Can you write the iterative version of the above $\text{FIND}(X)$ function with path compression?

Answer:
```
FIND(x)
	y = x

	while y != y.parent
		y = y.parent
	
	while x != x.parent
		z = x.parent;
		x.parent = y
		x = z
		
```
----

**Implementation in C++**
```c++
// Iterative Implementation
int Find(x)
{
	int y = x;
	while(y != parent[y])
		y = parent[y];
	
	int parent;
	
	while(x != parent[x])
	{
		parent = parent[x];
		parent[x] = y;
		x = parent;
	}
	
	return x;
}

// Recursive implementation
int Find(x)
{
	if(x == parent[x])
		return x;
	else
		return parent[x] = Find(parent[x]);
}
```
**Time complexity of Find:**

 1. Without path compression: $\mathcal{O}(N)$
 2. With path compression: $\mathcal{O}(\log^*(N))$

**Note:** 
- $log^*(N)$ is the **iterated logarithm**, which is essentially the number of times we have to apply $log$ to $N$ before it becomes less than or equal to 1.
- $\mathcal{O}(\log^*(N))$ is almost constant time becuase $\log^*(N) \leqslant 5$ for even such a big number like $2^{65536}$.

## Operation Union

$\text{Union}(X,Y)$ operation first of all finds root element of both the disjoint sets containing X and Y respectively. Then it connects the root element of one of the disjoint set to the another.

Well, how do we decide which root will connet to which? If we do it randomly then it may increase the tree height up to $O(N)$, which means that the next $\text{Find}(x)$ operation will take $O(N)$ time. Can we do better?

Yes, we have two standard techniques: **By size and By rank**.

### By Size
Union by size technique decides it based on the sizes of the sets. Everytime, the smaller size set is attatched to the larger size set.

![enter image description here](https://lh3.googleusercontent.com/O9Q-Sbfm2LvjdbEgVoUwWSVfs4vA9MLxCgNGuzOWiyWgE_j9O2NOgTmOrhlZb5QMI_nPgG5lDfIo)

**Note:** The numbers in square bracket represents the size of the set below it.

**Pseudocode:**
```
UNION(X,Y)
	Rx = FIND(X), Ry = FIND(Y)

	if Rx == Ry
		return
	if Rx.size > Ry.size
		Ry.parent = Rx
		Rx.size = Rx.size + Ry.size
	else 
		Rx.parent = Ry
		Ry.size = Ry.size + Rx.size
```

### By Rank
In Union by rank technique, shorter tree is attatched to taller tree. Initally rank of each disjoint set is zero. 

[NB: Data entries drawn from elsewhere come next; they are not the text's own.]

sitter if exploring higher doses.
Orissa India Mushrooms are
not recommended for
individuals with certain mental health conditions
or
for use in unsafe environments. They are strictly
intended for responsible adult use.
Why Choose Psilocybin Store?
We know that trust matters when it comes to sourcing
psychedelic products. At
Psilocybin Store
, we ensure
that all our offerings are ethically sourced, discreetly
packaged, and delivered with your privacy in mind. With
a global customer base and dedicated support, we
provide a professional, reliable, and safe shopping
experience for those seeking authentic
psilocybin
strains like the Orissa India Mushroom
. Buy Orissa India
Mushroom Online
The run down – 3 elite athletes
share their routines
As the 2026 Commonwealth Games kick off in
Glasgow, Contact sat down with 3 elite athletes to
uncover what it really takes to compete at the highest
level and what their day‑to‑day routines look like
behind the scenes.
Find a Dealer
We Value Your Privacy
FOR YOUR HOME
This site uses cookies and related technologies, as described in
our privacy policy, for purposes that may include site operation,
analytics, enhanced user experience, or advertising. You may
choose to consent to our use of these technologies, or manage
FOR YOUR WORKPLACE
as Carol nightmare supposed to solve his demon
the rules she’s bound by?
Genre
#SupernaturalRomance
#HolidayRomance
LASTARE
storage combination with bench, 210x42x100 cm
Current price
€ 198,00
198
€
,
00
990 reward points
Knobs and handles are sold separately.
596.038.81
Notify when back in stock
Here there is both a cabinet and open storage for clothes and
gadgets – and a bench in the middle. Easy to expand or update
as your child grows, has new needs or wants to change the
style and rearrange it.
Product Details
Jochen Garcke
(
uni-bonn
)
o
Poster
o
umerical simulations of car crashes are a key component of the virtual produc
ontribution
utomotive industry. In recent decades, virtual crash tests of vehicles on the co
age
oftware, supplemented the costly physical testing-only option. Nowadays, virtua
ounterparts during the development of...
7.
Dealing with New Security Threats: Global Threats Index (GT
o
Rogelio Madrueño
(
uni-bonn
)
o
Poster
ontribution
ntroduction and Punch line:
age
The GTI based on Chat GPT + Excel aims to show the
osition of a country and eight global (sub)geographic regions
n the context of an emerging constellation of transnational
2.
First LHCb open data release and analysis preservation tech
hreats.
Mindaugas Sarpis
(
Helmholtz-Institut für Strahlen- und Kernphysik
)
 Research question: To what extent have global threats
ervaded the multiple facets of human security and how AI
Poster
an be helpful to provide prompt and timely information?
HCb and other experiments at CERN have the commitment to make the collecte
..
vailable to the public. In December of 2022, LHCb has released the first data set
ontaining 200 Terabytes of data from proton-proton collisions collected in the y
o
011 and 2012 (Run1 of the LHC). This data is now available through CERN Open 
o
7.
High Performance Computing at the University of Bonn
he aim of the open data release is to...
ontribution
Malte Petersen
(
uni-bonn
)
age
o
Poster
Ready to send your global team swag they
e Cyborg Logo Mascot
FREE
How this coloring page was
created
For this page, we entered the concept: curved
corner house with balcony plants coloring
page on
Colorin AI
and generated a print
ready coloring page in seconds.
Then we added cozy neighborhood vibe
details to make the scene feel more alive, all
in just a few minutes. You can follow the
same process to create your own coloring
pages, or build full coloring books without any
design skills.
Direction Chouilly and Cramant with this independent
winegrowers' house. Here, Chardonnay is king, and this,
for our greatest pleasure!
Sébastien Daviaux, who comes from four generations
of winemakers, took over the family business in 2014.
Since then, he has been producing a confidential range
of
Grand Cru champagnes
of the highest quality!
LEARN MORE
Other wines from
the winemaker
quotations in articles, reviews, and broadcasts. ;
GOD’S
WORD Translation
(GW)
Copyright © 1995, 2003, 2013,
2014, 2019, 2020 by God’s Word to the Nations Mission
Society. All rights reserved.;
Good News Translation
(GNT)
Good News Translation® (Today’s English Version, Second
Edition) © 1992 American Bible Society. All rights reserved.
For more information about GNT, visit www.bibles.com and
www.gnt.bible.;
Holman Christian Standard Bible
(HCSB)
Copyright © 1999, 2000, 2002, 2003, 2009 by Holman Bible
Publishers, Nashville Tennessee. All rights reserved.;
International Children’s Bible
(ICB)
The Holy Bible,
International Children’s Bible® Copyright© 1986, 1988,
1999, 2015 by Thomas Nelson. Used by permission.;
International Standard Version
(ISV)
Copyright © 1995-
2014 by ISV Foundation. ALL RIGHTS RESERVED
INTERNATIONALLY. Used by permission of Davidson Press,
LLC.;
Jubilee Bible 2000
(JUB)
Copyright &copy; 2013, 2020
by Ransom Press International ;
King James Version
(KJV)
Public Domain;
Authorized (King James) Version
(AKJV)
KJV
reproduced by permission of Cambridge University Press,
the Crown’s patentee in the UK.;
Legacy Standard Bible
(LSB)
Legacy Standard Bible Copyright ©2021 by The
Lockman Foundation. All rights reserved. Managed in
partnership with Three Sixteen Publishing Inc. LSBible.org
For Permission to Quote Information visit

If both sets have same rank, then the resulting rank will be one greater. Otherwise the resulting rank will be larger of the two.

**Note:** In the image below, the numbers in square bracket represents the rank of the set below it.

Example 1:

![enter image description here](https://lh3.googleusercontent.com/6DjycKp_SUVdInkEVhT89_v_YcblSZAyHZaAxiAI60MN81f9ZNIZW2G0UjivAW2AIwDuH6z0EF0V)
Example 2:
![enter image description here](https://lh3.googleusercontent.com/_q-grBb90uOEu9v2EH1TXsHcHZh6QtyBRroxDiLch0vMdzLPvcvTd_YGoRa85fZYTMG_Qo_JDxOl)

**Pseudocode:**
```
UNION(X,Y)
	Rx = FIND(X), Ry = FIND(Y)

	if Rx == Ry
		return
	if Rx.rank > Ry.rank
		Ry.parent = Rx
		if Rx.rank == Ry.rank
			Rx.rank = Rx.rank + 1
	else 
		Rx.parent = Ry
		if Rx.rank == Ry.rank
			Ry.rank = Ry.rank + 1
```

**Implementation in c++**
```c++
// By size
void union(int x,int y)
{
	int Rx = find(x), Ry = find(y);
	
	if(Rx == Ry)
		return;
		
	if(size[Ry] > size[Rx])
		swap(Rx,Ry);
	
	parent[Ry] = Rx;
	size[Rx] += size[Ry];
		
}

// By Rank
void union(int x,int y)
{
	int Rx = find(x), Ry = find(y);
	
	if(Rx == Ry)
		return;
		
	if(rank[Ry] > rank[Rx])
		swap(Rx,Ry);
	
	parent[Ry] = Rx;
	
	if(rank[Rx] == rank[Ry])
		rank[Rx] += 1;

}
```

### Time Complexity of Union

 1. Without path compression(in find): $\mathcal{O}(N)$
 2. With path compression: $\mathcal{O}(\log^*(N))$

## Applications of DSU

 1. To keep track of connected components in an undirected graph.
 2. In Kruskal's and Boruvka's algorithm to find minimum spanning tree.